Saturday, February 19, 2011

Natural History Museum - Mammals

On Friday I visited the Natural History Museum with the ScArt Collective I am a part of. The biologists who gave us the behind the scenes tour were so enthused and passionate about what they study, it was so much fun to listen to them talk. I did not take many pictures, but others in our group did. We where shown around in four departments: mammals, invertebrate paleontology, invertebrate marine biology and ornithology.
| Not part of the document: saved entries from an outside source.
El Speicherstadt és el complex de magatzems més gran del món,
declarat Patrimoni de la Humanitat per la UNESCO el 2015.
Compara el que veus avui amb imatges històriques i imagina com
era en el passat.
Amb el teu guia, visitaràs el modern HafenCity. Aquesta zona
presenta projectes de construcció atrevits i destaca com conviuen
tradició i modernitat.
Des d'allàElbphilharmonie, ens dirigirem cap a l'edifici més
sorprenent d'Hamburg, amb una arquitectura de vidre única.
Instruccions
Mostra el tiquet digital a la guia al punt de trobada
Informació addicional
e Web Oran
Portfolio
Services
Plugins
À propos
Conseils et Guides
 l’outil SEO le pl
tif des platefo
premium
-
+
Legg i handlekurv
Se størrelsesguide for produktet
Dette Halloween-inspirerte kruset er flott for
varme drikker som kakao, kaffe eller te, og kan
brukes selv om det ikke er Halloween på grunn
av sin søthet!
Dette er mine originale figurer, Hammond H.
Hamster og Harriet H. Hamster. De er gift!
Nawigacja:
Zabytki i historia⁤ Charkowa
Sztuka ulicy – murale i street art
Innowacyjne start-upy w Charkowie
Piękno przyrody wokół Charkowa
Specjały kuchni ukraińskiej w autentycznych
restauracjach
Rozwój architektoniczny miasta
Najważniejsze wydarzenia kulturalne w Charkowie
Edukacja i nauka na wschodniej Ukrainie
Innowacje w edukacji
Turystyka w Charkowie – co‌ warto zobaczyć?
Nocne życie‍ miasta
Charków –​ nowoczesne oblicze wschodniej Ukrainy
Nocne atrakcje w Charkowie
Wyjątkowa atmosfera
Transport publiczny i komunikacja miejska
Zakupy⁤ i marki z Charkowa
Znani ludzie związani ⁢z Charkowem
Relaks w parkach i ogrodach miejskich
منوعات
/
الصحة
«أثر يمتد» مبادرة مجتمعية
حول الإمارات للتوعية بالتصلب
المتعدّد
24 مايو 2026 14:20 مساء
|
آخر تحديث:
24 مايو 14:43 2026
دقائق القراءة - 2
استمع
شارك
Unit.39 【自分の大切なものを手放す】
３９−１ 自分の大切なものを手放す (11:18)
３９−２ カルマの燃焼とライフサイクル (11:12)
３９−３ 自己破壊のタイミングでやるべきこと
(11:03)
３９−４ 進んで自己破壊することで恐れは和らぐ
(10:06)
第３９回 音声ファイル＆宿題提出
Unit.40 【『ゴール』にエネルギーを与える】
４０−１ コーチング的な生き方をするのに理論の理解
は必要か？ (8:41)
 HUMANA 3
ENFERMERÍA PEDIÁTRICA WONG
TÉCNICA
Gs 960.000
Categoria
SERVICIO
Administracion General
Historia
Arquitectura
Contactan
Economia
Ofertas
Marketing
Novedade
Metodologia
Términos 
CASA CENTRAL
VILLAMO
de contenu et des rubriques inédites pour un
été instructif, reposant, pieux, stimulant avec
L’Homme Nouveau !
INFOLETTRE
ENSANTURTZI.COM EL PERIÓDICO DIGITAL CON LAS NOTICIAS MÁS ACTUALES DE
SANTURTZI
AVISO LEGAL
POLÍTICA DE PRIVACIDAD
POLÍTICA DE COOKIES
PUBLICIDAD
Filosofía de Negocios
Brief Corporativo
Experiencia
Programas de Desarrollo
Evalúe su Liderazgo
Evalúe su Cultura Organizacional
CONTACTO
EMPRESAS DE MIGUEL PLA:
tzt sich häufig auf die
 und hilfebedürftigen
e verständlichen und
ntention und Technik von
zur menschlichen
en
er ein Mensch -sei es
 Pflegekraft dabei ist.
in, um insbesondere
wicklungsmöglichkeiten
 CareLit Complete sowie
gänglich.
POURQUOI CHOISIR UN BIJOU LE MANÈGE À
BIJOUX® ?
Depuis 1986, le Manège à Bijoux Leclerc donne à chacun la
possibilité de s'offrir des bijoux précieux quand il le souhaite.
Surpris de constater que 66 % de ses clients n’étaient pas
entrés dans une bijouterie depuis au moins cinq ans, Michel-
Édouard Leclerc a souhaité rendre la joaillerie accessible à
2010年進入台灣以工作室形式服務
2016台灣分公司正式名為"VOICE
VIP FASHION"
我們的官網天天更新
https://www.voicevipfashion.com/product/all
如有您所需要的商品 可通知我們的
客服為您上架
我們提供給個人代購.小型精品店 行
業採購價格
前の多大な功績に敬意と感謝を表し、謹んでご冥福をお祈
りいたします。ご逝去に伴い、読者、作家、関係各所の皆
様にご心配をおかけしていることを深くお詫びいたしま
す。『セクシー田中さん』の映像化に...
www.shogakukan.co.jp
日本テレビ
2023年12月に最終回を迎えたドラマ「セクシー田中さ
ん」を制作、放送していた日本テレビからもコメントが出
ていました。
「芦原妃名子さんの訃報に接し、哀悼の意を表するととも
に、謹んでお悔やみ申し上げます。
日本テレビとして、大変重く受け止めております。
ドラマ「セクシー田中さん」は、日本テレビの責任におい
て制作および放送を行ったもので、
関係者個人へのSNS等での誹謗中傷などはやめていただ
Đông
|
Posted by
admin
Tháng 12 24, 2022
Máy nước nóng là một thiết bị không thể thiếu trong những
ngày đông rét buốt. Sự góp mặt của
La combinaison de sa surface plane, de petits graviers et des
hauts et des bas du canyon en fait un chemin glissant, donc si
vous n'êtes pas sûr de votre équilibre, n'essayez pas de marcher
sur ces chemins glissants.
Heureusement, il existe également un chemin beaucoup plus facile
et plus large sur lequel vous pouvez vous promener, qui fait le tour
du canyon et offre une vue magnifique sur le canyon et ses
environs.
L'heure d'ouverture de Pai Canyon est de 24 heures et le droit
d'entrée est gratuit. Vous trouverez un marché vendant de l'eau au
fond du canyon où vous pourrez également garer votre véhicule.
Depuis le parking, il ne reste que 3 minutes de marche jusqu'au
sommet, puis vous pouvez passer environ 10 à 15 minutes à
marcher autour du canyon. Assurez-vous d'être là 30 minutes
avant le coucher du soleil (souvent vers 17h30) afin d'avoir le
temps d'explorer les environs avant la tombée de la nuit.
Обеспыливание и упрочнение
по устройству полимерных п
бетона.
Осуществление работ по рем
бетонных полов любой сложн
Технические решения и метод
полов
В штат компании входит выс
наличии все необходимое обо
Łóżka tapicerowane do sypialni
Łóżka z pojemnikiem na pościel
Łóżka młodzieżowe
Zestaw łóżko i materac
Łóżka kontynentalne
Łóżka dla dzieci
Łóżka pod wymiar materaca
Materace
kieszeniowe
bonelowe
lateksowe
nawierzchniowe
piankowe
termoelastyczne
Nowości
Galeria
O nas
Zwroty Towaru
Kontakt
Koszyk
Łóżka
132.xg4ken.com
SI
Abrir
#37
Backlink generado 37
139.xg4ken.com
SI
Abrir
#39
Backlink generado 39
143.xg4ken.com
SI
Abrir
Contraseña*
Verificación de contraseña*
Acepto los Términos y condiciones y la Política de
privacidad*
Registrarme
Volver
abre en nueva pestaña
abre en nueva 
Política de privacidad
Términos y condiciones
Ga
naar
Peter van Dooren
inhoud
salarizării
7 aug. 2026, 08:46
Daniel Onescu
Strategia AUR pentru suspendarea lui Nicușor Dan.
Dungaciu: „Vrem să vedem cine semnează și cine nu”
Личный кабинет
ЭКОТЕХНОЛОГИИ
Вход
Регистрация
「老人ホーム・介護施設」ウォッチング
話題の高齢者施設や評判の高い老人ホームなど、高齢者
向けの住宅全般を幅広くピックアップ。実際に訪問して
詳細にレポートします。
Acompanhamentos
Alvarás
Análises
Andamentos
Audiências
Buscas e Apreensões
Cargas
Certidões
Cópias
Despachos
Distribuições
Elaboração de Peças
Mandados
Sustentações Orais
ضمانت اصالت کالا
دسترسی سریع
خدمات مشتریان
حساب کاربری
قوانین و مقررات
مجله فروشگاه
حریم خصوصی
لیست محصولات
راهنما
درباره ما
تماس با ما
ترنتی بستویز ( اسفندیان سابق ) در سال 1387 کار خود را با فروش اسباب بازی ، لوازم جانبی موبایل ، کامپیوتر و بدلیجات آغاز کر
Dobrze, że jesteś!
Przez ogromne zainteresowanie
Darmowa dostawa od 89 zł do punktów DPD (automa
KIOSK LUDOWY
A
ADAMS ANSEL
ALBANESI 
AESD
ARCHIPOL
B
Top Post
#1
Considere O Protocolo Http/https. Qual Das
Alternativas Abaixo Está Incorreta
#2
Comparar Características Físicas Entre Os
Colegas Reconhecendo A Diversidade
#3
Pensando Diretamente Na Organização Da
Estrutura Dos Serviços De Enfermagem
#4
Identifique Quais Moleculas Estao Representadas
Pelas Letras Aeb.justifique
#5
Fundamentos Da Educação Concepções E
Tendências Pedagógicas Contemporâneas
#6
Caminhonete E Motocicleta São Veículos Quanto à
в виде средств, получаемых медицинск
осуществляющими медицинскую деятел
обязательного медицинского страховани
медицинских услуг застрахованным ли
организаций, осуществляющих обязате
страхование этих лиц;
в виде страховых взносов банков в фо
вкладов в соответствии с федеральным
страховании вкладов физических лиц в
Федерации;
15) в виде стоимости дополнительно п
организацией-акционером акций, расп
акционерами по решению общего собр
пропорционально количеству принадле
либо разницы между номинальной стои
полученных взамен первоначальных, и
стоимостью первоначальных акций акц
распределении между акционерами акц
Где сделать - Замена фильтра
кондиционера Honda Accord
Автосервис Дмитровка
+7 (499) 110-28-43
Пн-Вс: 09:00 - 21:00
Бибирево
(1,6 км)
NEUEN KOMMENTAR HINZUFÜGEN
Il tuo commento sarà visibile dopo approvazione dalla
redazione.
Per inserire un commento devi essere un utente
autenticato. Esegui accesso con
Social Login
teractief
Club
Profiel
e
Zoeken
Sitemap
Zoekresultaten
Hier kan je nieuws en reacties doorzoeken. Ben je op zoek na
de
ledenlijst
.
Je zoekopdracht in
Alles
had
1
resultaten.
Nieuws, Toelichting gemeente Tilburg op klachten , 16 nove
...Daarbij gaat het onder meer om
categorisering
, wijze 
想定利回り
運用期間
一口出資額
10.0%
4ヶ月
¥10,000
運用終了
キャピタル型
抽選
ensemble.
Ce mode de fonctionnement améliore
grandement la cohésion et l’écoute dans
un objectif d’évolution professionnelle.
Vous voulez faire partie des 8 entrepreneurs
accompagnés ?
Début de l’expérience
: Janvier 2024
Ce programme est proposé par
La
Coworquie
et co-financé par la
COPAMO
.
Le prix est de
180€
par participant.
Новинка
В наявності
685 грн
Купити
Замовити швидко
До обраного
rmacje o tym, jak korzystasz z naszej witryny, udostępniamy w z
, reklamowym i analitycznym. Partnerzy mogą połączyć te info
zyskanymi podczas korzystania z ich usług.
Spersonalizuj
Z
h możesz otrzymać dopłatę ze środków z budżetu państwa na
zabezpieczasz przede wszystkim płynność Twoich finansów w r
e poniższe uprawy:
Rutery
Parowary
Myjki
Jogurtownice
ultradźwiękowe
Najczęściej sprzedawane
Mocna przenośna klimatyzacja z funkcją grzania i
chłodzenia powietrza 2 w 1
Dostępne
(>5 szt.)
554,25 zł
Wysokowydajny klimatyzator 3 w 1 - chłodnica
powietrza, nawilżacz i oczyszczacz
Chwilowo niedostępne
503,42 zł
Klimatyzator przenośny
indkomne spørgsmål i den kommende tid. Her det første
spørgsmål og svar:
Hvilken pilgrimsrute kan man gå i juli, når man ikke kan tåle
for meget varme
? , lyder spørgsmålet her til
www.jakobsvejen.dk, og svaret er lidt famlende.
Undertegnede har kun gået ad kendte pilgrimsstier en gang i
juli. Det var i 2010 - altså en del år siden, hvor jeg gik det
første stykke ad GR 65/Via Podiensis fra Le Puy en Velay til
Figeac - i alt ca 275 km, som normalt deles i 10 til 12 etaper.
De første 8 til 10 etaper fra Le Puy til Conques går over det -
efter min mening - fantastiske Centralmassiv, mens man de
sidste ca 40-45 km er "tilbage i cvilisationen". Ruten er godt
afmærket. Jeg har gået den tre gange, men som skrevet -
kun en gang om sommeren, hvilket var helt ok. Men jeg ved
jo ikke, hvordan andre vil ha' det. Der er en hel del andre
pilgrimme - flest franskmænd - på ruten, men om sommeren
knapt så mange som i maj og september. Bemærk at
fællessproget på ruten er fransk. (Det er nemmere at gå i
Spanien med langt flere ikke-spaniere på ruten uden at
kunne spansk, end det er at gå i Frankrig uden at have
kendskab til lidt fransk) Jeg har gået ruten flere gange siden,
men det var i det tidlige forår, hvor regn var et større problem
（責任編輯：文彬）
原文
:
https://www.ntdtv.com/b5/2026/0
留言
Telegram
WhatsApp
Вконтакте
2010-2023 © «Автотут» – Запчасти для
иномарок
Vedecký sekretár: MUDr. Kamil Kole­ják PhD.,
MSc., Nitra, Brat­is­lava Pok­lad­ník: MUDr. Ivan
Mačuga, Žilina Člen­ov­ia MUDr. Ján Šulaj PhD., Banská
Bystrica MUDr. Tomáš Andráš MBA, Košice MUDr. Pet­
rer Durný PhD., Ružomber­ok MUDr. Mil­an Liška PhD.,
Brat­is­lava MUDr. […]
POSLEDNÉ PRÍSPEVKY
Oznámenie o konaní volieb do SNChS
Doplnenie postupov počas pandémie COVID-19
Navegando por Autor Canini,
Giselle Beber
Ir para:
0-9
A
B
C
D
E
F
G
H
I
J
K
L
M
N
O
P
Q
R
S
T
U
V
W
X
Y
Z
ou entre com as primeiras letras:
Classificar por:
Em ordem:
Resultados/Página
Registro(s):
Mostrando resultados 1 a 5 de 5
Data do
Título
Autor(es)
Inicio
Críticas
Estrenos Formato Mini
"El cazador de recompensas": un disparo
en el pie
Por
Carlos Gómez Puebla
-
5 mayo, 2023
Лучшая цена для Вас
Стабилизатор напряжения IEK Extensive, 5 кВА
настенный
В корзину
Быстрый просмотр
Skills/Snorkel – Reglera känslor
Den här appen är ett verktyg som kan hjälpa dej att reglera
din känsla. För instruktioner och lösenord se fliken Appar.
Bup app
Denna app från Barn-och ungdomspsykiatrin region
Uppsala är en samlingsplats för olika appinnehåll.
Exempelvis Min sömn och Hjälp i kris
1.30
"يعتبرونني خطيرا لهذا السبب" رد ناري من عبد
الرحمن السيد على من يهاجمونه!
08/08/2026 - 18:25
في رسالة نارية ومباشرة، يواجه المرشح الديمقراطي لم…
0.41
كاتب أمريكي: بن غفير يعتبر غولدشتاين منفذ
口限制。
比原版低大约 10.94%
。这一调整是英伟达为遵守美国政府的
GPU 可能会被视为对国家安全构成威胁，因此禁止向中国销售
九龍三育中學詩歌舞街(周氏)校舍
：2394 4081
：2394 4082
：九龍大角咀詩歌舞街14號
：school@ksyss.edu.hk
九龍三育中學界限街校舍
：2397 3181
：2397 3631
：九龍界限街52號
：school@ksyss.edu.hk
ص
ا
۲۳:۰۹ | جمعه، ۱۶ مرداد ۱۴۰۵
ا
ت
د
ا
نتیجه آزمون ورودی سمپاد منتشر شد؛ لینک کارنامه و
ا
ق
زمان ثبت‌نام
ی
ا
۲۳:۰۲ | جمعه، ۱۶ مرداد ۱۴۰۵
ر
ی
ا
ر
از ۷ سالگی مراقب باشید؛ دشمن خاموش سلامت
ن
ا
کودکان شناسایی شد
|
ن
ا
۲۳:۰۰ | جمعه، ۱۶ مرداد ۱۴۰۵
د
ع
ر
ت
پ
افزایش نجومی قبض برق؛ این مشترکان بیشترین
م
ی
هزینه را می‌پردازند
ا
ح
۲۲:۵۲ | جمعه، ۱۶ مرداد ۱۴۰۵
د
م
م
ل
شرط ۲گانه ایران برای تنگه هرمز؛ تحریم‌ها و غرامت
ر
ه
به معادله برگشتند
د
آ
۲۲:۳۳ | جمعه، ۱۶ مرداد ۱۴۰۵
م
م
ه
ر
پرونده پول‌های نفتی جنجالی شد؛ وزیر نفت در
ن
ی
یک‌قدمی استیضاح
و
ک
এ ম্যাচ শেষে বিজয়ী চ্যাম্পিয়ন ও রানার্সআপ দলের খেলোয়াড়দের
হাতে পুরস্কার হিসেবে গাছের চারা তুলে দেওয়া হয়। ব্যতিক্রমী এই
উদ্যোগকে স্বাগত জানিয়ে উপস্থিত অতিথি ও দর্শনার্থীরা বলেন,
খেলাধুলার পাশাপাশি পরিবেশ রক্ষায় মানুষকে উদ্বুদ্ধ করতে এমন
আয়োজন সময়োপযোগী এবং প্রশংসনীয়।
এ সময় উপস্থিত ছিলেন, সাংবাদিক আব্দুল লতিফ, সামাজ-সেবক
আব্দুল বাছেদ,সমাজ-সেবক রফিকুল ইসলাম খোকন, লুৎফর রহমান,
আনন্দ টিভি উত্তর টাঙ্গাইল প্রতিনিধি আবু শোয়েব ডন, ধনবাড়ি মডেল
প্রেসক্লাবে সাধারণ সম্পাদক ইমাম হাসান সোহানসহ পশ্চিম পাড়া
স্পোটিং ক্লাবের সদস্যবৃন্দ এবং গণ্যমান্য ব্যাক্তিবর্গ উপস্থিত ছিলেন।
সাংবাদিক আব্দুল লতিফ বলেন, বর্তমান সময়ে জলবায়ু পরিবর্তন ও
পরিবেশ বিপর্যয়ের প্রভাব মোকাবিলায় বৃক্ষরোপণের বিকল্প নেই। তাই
The below photographs are of mammals:

Box of Florida Panther bones. They had about 30 Florida Panther pelts hung up like coats. When the mammal department receives a new animal, the separate the skin from the bones, put the meaty bones in a container with meat-eating beetles, and treat the skin. If the animal is small, they will stuff the animal with cotton - this is not taxidermy. Taxidermy animals are posed in natural ways. When you stuff animals to study, each species has a specific position. This way all the collections all over the world are uniform. So if you want to compare monkeys in South America with the monkeys in Asia, it is easier to compare because the two monkeys are posed exactly the same way. But the larger animals they keep as pelts because it is easier to store that way.

Pile of monkeys.

Drawer of groundhogs. All of those drawers were filled with animals. There were aisles and aisles of these drawers, each holding a different type of animal.



All of the boxes on the left wall were filled with manatee skulls. This was about half of the length of the warehouse.